What Are the Foreign Exchange Risk Management Strategies?
Let’s now move onto the types of hedging transactions. There are a few that your business can use, and it is important to understand the nature of each one of them, at least in general terms.
But before that, a short review of the most common instruments used to implement those strategies:
Forward contract. A forward contract is a type of transaction where two parties agree to exchange one currency for another at a pre-determined exchange rate and maturity date.
Spot transaction. A spot transaction is a foreign exchange transaction with a T+2 settlement (settled in two days). Basically, two parties agree to exchange currencies at the current market rate (on the spot).
FX vanilla options FX options give the right but not the obligation to exchange one currency for another at a pre-agreed exchange rate on a specific date in the future. FX options are usually used to hedge uncertain business cash flows. The premium for the option is paid upfront, and there are no extra costs or losses to cover besides the loss of the premium.
Moreover, we are going to review several hedging strategies that can be implemented with the mentioned products. Before that, it is important to understand that hedging solutions should be consistent with the overall business strategy and should not be used as a form of speculation.
Layered hedge. A layered hedge is a series of separate open forward contracts with different expiration dates to cover certain parts of a company’s FX risk over a certain period of time. A business manager might open new contracts every week or month for specific expiration dates in line with the overall financial forecasts, thus keeping the layered hedge. This strategy enables businesses to monitor and adjust to changes in FX risk exposure.
Market orders. A "market order is an agreement to transact in a particular currency at the current moment. It can also be used to hedge by opening a position opposite the currency that is being hedged. If an EU-based company is expecting $1 million of cashflow in USD in two months, the market order is being executed by entering into a spot transaction to "buy" the EUR/USD’ pair. Such a trade will produce profits in cases of USD depreciation against EUR and losses in cases of USD appreciation against EUR.
Long Put. This is an options strategy to protect businesses from a potential downside in a particular currency by having the right but not the obligation to exchange it at a predetermined exchange rate.
There are more hedging strategies, but it comes down to a specific business need and cash flows. In order to have an appropriate hedging strategy, you should consult with a currency specialist or your FX and payments service provider.
What Is the Best Foreign Exchange Risk Management Provider?
We recommend to our clients licensed payment and FX specialists that have longstanding industry experience and top-tier banking partnerships to provide quality service. Please reach out to us to get a list of the best-in-class FX and payments platforms.

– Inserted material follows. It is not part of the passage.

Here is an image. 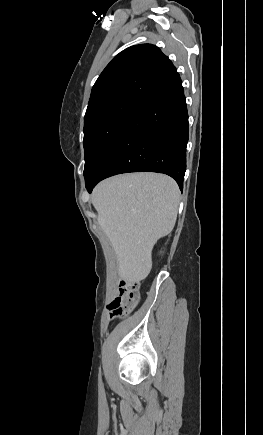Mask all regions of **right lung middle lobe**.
<instances>
[{"label": "right lung middle lobe", "mask_w": 263, "mask_h": 435, "mask_svg": "<svg viewBox=\"0 0 263 435\" xmlns=\"http://www.w3.org/2000/svg\"><path fill=\"white\" fill-rule=\"evenodd\" d=\"M143 104L123 100L101 105L84 119L85 181L95 174Z\"/></svg>", "instance_id": "obj_1"}]
</instances>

The Epico Finance team is working with companies of all sizes and industries. We not only help by providing the tools that you need for your unique FX risk management strategy but also have a dedicated relationship manager that will help you assess all available options.
All in all, organisations that are active in multiple markets will have exposure to foreign exchange risks and should be ready to manage that risk appropriately. There are available tools and FX risk mitigation strategies that any business can implement.